Ainsi la Robe était un jour partie vers la maison du nord où vivait sa fille, parce que la jeune femme en fouillant dans les cartons avait senti sous ses doigts la subtile douceur de l’étoffe, sa finesse. L’ayant extirpée elle avait admiré la forme, très à la mode cet été là –on était dans les années 70- et l’avait remise au goût du jour : l’échancrant et la raccourcissant un peu, elle l’avait bordée d’un liberty aux couleurs tendres.  
Elle l’avait peu portée, car les jours de chaleur sont rares dans le nord de la France, même l’été.  
Adeline avait abandonné la Robe dans l’armoire de la véranda pendant toutes les années où alourdie par ses enfants, prisonnière d’un métier qui devenait pesant, elle n’avait plus trop le loisir de sortir. Le vêtement pourtant ne quittait pas sa mémoire... Elle cultivait l’idée que cette étoffe, cousue avec application par sa mère, faite avec soin et amour, dans le désir de plaire, voire, de séduire, était son vêtement idéal, plus encore celui de son âme que celui de son corps. Quand Adeline « se » rêvait, elle se voyait dans la « Robe ».  

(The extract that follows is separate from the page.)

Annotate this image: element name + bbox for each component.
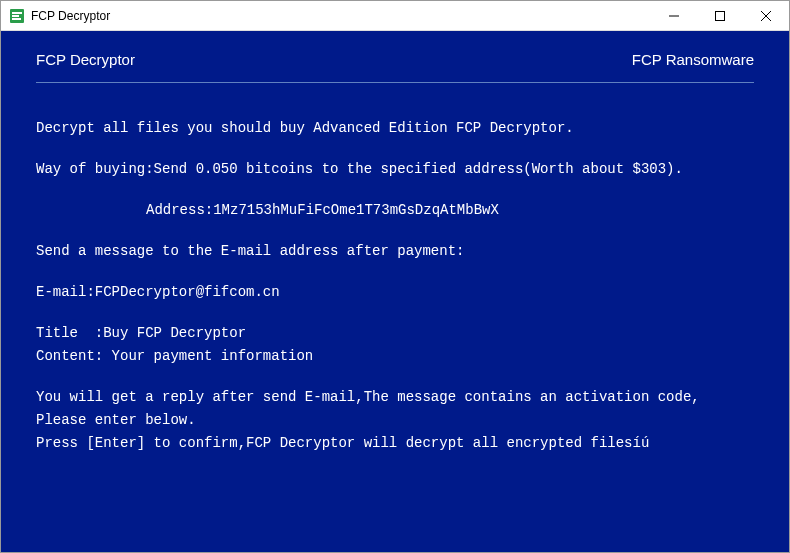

La toile ne présentait aucune des faiblesses dues au temps qu’on attendrait d’ordinaire. Elle restait légère, bruissante, fragile et solide à la fois, ne jaunissait pas, ne craquait pas, ne se trouait pas. Les mites le l’épargnaient et même l’odeur de moisi qu’elle aurait dû gagner, remisée dans un lieu humide et sans chauffage.  

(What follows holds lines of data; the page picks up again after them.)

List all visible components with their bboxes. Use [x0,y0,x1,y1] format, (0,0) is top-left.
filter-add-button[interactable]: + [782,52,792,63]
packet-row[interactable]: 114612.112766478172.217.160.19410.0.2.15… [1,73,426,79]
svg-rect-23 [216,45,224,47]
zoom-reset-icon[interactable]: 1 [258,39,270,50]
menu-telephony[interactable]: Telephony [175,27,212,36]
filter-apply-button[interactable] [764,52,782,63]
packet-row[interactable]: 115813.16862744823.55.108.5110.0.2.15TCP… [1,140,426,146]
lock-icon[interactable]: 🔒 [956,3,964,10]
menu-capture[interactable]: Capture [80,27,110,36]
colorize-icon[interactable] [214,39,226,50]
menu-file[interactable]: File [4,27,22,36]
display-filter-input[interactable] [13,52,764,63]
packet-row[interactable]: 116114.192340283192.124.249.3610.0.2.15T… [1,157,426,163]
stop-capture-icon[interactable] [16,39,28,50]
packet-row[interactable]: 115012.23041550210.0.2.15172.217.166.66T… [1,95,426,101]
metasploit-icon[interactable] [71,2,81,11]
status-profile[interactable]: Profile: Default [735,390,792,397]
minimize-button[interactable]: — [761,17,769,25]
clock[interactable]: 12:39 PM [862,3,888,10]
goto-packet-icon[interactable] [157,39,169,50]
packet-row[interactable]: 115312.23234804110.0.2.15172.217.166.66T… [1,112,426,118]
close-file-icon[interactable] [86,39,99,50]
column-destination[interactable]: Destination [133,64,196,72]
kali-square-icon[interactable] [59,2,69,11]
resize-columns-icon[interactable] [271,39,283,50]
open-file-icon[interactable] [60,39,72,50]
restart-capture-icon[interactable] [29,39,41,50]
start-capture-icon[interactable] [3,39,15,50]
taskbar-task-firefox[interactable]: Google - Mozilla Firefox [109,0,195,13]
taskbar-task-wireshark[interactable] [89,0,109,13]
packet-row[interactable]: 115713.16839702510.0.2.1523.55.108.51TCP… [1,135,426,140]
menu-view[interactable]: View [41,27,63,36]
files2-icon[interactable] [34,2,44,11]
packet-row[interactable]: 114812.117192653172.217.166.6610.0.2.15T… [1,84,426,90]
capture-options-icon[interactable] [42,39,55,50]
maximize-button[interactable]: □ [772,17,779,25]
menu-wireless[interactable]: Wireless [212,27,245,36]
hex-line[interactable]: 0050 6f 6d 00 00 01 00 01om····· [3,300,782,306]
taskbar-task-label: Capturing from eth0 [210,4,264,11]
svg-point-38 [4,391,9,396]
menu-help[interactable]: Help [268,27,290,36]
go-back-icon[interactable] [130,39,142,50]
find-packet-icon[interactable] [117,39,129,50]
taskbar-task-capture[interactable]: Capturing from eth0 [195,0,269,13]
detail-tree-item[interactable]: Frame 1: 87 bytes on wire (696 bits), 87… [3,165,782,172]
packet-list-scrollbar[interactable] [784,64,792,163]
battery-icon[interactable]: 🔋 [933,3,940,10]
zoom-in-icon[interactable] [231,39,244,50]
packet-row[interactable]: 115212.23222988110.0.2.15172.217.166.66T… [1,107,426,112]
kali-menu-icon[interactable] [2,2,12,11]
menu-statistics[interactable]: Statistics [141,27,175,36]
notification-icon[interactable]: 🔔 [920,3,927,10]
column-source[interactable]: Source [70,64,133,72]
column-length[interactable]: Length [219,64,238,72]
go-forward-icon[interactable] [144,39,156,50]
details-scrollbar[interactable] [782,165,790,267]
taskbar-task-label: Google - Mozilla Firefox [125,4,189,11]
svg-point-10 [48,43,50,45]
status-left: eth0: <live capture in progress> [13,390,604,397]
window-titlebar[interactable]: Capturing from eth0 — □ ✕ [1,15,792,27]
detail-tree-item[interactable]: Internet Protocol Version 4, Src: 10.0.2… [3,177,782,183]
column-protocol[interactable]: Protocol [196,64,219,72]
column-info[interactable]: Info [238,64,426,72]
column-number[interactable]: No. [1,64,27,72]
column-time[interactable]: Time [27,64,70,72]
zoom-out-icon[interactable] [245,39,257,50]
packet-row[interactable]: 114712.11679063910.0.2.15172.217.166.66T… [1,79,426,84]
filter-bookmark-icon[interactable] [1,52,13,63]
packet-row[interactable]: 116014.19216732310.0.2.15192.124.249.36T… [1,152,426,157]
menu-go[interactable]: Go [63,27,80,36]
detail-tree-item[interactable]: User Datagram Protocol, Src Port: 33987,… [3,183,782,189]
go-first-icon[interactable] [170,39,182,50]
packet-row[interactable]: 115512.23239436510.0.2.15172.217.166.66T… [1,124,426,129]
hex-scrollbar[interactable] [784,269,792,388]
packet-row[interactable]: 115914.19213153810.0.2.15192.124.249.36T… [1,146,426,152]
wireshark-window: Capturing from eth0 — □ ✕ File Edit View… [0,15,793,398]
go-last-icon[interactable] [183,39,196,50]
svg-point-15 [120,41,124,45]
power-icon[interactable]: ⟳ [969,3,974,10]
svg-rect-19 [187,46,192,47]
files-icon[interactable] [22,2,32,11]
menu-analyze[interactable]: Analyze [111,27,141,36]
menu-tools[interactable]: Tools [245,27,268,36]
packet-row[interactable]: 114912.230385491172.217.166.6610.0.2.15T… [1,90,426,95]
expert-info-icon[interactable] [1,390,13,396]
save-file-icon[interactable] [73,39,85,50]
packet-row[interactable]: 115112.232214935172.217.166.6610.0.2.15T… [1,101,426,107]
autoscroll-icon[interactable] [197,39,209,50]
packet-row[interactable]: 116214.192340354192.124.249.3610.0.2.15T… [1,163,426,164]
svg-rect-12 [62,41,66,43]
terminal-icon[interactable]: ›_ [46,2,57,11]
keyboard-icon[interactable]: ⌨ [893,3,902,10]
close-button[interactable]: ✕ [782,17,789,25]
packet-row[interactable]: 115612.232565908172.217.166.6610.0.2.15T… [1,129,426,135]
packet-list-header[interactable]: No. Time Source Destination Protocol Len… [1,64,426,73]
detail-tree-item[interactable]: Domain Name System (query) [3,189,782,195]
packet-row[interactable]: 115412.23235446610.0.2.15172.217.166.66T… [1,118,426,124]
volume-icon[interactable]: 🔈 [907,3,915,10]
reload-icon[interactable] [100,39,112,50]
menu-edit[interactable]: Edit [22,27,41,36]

Adeline n’avait jamais été belle, pas même jolie. Un visage où tout était trop long, trop mince, sauvé cependant par un regard d’une singulière acuité, ouvert aux autres, qui prenait un aspect de candeur , d’étonnement, parfois un peu douloureux , comme si le spectacle du monde n’était fait que pour le blesser. 

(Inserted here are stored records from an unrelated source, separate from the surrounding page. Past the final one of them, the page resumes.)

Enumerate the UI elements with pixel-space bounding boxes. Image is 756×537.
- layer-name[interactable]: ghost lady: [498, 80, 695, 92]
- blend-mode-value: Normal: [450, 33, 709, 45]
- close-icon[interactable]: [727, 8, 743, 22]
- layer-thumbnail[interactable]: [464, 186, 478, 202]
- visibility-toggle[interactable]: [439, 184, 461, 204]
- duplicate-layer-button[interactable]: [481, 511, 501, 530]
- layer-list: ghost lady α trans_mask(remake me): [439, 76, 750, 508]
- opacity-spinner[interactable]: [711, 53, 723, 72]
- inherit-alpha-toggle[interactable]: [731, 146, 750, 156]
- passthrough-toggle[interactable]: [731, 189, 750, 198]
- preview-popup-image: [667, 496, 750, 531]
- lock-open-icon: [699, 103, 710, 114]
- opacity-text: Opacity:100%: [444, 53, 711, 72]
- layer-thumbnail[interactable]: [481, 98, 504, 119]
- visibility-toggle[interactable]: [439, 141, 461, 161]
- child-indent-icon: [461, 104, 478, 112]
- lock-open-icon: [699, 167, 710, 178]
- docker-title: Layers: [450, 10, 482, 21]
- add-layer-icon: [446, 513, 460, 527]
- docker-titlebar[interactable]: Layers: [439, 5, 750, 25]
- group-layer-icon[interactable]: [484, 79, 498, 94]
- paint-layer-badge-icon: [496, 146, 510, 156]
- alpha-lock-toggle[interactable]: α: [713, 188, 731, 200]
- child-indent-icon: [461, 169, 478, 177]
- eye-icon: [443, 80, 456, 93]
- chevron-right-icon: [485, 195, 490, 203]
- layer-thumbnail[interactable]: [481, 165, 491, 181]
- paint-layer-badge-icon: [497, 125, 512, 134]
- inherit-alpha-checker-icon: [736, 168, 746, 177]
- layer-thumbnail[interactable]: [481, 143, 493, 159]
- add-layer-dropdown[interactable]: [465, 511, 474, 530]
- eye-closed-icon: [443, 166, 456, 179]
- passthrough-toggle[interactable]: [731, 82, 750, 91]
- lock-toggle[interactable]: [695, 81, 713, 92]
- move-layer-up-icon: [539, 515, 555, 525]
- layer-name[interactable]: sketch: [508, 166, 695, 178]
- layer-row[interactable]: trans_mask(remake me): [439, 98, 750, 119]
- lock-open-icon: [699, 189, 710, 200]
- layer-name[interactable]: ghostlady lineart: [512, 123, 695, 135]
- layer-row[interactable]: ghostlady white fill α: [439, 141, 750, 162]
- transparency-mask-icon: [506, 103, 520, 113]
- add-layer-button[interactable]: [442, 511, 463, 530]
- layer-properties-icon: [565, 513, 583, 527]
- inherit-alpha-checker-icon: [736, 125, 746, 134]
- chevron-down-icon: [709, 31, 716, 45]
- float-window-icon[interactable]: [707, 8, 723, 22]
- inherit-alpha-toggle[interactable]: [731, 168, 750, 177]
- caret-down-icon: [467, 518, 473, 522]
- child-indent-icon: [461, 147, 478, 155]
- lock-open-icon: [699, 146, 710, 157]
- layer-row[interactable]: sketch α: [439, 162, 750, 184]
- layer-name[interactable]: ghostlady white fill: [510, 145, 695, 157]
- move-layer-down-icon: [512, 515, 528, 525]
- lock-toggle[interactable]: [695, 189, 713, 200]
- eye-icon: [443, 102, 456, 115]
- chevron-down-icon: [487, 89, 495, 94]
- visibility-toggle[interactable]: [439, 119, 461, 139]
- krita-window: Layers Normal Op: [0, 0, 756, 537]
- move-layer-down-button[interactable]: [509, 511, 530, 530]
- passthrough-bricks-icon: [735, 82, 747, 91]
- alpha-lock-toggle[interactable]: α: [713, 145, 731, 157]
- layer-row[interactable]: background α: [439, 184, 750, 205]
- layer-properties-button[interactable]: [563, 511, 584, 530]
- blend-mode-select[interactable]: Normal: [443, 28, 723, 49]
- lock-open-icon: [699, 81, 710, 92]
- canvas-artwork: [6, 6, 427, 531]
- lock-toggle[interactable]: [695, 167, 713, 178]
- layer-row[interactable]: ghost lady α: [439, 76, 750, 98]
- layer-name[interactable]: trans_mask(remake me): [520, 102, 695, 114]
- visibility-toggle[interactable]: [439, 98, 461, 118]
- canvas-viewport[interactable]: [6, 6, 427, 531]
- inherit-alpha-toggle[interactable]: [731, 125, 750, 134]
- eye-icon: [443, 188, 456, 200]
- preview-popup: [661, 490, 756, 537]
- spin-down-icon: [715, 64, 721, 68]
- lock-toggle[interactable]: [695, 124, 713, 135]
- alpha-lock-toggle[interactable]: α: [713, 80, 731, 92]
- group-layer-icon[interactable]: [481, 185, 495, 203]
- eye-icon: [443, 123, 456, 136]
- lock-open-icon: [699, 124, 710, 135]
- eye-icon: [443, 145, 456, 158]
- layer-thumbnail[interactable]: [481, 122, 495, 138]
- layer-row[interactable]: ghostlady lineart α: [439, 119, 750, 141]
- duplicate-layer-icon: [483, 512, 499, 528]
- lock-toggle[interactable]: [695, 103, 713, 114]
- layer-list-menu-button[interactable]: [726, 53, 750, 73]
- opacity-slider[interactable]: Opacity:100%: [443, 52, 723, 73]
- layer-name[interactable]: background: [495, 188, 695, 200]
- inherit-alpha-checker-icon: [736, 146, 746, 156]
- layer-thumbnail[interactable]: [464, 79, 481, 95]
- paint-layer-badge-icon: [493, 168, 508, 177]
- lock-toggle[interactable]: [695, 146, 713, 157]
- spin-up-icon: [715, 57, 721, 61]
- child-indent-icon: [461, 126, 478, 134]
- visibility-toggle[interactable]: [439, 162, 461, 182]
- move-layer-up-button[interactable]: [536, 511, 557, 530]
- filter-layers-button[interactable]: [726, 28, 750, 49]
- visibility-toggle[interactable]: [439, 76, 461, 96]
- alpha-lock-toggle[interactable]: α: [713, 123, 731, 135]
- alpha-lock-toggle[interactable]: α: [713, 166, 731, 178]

Elle, avait toujours aimé, cependant, sa silhouette si semblable à celle de sa mère qu’elle pouvait se couler dans la robe à vingt ans comme à cinquante. Cet âge qu’on lui disait ne pas paraître et qui pourtant était sien, comme la Robe, et toutes deux également hors du temps. Ainsi la revêtant en ce soir d’août, Adeline pouvait sentir l’effet de ce charme lointain resurgi du passé, aussi frais et neuf que la Robe. De la même taille que sa mère, elle avait dans ses attaches plus de finesse encore et son visage aux traits aigus, s’il n’était point parfait offrait une mobilité et une expressivité qui la rendait presque transparente pour qui savait voir. 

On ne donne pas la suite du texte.